In terms of skills, what would help Gen Z students transition to the workplace?
“Multi-tasking is one important skill that Gen Z possess, which will enable them to work simultaneously on different projects, be efficient, and have a stellar end result.
“Problem-solving, critical-thinking, innovation and creativity are also required to prepare students for all aspects of work. In addition, organisations will require the ability to deal with ambiguity and complexity, and communication will play the most important role.
“Gen Z will have to find alternate ways of communicating, as they are so distanced from each other through technology. Business ethics and communication, digital and IT skills will all better prepare them for the work environment.”
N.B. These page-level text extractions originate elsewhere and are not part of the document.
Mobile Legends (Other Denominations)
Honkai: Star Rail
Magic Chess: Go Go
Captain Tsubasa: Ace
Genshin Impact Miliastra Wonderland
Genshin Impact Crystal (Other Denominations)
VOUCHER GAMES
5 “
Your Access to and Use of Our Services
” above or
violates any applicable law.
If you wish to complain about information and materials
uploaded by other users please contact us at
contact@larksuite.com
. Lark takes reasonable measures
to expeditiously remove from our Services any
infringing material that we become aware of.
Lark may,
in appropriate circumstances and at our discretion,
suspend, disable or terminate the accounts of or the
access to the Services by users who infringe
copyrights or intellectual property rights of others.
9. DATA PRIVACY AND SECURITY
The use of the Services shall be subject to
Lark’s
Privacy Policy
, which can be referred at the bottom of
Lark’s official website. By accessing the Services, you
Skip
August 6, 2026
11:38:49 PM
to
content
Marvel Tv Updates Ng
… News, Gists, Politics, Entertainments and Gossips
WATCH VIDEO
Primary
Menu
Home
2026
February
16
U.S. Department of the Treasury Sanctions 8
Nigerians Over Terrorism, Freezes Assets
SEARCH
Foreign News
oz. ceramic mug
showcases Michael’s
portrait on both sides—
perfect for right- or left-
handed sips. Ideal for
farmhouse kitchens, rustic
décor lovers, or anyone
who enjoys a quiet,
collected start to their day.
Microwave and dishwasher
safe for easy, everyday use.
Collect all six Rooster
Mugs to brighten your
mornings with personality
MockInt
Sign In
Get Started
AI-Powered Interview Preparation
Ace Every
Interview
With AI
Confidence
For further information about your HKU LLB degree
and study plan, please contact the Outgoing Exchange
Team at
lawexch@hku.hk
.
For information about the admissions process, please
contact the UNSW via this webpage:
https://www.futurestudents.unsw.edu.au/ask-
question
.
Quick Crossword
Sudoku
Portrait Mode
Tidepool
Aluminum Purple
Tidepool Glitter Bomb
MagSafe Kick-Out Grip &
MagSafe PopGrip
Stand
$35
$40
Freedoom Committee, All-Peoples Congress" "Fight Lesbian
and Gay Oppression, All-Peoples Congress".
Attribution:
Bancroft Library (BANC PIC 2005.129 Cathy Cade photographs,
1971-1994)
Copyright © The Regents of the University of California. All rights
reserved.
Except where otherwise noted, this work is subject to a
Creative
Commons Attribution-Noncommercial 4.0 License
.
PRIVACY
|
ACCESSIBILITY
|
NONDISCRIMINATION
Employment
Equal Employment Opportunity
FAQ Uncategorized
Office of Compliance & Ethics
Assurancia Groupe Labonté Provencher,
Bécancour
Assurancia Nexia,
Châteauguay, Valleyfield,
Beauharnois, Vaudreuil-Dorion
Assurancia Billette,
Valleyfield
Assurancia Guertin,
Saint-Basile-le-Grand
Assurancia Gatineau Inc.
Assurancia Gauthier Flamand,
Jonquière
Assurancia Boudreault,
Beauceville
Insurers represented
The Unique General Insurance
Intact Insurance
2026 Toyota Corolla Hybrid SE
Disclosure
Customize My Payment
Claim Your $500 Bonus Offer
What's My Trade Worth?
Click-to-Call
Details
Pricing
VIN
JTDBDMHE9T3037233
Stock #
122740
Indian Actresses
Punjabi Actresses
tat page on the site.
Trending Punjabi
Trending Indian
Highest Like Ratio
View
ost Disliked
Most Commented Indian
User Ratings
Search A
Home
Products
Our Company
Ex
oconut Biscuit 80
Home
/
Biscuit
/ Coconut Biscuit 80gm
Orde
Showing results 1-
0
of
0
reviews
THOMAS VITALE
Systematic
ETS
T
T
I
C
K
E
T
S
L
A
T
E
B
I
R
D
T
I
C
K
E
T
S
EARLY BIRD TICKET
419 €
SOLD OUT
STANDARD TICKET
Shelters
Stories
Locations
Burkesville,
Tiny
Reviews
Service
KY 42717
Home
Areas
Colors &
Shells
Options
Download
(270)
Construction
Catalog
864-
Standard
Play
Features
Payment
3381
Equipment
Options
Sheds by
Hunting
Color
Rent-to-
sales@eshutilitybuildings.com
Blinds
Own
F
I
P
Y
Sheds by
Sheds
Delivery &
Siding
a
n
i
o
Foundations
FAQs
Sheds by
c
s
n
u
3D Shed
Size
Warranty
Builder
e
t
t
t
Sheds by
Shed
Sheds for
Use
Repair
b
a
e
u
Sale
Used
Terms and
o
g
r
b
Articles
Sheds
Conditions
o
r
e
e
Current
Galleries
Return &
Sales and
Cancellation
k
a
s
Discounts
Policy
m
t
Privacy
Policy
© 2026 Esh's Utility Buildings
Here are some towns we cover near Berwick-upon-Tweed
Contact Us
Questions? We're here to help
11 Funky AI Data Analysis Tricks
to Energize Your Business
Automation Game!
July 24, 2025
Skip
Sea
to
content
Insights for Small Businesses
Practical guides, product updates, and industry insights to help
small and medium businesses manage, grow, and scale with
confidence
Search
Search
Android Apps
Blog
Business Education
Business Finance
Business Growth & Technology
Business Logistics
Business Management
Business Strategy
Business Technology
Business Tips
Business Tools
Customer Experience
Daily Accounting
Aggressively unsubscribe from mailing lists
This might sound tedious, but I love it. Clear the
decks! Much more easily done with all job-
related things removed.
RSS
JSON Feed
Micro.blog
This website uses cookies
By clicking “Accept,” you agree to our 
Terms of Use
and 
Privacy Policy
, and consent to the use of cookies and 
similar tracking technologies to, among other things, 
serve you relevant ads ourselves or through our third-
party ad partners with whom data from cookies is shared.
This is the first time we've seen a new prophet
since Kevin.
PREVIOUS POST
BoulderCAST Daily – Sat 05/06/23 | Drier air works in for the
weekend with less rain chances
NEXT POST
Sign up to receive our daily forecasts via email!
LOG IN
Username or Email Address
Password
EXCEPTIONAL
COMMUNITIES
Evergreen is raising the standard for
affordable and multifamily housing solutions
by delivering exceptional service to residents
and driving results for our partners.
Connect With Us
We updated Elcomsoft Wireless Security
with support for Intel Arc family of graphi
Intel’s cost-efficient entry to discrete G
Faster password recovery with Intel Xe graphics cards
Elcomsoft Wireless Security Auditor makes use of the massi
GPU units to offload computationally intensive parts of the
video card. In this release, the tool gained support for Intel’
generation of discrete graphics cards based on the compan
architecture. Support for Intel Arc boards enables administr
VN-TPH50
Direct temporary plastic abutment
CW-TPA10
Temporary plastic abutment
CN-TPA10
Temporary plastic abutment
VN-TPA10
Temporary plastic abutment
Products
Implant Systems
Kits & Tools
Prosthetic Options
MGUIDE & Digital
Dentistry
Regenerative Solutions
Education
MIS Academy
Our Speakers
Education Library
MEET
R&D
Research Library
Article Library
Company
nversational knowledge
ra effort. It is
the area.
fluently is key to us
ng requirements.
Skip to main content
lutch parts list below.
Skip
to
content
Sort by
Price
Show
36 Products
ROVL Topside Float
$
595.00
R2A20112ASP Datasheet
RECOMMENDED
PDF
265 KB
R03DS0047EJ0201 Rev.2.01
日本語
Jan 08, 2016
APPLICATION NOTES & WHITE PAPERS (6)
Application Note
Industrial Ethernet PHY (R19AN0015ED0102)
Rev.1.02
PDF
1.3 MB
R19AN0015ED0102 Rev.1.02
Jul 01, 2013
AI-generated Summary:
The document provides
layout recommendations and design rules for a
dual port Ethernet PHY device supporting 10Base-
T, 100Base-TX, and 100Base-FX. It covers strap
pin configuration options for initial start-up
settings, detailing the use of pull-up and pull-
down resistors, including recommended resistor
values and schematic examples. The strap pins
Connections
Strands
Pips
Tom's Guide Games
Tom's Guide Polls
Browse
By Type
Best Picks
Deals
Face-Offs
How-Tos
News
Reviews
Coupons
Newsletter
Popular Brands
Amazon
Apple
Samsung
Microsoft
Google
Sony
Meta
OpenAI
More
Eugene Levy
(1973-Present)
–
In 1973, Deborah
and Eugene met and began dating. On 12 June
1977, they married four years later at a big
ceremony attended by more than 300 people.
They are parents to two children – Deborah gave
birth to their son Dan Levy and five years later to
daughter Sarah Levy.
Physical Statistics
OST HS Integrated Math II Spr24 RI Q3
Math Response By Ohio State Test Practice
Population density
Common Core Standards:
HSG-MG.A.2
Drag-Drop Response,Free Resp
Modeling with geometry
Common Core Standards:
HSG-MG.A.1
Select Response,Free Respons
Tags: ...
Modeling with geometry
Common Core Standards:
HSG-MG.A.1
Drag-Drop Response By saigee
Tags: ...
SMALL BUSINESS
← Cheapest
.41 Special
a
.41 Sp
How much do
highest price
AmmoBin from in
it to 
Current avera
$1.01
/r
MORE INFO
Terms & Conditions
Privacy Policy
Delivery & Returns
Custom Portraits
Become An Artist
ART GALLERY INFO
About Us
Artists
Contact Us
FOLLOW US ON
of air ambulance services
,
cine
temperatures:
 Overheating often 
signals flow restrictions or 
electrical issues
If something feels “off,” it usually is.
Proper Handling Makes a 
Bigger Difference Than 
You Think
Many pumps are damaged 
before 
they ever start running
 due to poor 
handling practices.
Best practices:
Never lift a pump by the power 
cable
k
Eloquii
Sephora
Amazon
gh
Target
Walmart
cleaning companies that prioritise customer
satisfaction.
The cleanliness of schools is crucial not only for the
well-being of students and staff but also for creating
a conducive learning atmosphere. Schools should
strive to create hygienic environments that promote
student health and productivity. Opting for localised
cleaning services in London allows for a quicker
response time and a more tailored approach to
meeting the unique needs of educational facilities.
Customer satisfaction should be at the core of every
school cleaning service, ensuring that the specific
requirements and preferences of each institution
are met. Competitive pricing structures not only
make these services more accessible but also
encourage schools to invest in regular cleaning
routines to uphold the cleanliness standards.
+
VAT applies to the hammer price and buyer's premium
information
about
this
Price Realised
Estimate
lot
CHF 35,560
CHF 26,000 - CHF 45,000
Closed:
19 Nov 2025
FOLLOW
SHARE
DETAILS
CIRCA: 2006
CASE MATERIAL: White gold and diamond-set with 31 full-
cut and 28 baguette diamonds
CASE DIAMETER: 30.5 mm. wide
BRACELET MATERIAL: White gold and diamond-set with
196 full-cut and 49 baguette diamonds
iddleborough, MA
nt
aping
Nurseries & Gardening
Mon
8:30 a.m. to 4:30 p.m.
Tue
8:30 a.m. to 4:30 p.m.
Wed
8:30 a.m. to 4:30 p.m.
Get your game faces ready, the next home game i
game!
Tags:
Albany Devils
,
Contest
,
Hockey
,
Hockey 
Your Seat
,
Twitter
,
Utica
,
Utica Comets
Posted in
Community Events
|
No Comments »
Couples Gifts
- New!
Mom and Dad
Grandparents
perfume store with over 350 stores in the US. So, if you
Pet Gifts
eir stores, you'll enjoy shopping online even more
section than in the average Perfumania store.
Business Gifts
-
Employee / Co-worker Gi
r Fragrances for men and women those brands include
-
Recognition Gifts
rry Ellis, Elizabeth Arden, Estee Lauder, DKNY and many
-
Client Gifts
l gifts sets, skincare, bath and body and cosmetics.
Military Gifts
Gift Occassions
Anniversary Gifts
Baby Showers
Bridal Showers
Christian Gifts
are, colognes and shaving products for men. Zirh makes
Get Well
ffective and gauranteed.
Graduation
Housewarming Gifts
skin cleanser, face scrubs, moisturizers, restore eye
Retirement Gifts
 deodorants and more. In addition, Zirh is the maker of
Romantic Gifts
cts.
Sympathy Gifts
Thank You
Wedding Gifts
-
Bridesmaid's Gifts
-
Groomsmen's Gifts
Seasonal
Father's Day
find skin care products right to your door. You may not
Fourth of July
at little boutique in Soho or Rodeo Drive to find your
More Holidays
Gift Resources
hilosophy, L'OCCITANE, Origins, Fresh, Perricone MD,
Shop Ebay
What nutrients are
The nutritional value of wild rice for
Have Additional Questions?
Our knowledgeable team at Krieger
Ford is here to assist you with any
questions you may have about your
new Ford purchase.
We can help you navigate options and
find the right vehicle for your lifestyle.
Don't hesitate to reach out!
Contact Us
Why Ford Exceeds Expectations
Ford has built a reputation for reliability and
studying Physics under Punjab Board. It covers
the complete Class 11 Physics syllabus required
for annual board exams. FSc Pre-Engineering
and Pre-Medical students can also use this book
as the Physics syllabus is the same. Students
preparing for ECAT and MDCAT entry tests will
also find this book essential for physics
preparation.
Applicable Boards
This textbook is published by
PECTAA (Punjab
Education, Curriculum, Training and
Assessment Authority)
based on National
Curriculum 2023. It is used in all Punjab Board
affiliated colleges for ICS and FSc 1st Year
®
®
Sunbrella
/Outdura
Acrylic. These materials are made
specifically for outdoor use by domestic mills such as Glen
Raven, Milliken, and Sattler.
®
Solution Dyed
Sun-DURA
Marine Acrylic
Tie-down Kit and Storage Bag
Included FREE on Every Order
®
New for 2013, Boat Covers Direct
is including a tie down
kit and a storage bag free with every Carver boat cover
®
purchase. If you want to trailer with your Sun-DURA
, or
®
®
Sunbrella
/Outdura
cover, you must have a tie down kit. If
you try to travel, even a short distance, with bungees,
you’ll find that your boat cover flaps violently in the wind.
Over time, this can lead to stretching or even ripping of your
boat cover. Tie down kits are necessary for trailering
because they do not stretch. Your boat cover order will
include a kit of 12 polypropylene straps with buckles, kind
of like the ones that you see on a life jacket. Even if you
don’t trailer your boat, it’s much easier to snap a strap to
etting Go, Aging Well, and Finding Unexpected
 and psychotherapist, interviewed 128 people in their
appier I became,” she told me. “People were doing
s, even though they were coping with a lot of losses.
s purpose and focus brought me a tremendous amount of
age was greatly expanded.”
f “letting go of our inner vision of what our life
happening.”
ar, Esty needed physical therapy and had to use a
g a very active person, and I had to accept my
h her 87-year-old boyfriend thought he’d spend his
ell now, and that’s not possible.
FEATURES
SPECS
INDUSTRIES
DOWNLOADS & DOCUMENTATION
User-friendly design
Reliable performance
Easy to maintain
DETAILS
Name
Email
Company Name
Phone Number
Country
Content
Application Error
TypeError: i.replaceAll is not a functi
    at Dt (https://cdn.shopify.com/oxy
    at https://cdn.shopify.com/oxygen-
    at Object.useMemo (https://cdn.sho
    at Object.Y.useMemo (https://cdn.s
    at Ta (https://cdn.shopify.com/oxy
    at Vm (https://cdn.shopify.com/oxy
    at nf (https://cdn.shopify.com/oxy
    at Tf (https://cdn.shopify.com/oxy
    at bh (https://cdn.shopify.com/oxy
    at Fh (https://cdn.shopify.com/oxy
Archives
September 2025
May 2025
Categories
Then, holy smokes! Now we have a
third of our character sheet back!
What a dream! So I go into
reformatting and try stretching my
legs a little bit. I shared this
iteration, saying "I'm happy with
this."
What do Gen Z expect from prospective employers, and how is that different or similar to the expectations of Millennial professionals?
“From the employers’ perspective, Gen Z will expect continuous learning – most of their learning has been on YouTube and online – so their growth on the job will happen through learning, and continuously growing. It’s important to provide new ways of learning that include hands-on experience, diversity and inclusion: they want to feel accepted, that their voice is heard to offer value to their organisation.”
How do you believe Gen Z will change Cyprus’ work culture?
“We are seeing these small-to-medium businesses becoming multi-dimensional companies in Cyprus; organisations will have to offer this new learning experience to facilitate Gen Z growth in their profession. They will demand new learning, which will be a challenge for the Cyprus work culture.
Mental health is another important area that organisations will also have to incorporate, and to facilitate work and life balance for their employees. “According to McKinsey, almost 60 per cent of Gen Z are more likely to view mental health resources as critical when selecting and deciding to stay with an employer.”
Would you say the Cyprus workplace is meeting the concerns of Gen Z jobseekers and employees?
“Organisations are improving; there is space to improve and grow further. I am confident that the Cyprus work culture will continue to change and evolve and that local organisations will be able to grasp this task and deliver at a higher level.
“Gen Z will definitely learn – utilise every opportunity to learn – and dive deep to become experts and professionals in their best version. Both students and jobseekers should strategise their studies, and work through materializing and building toward their strategies to reach their career goals.”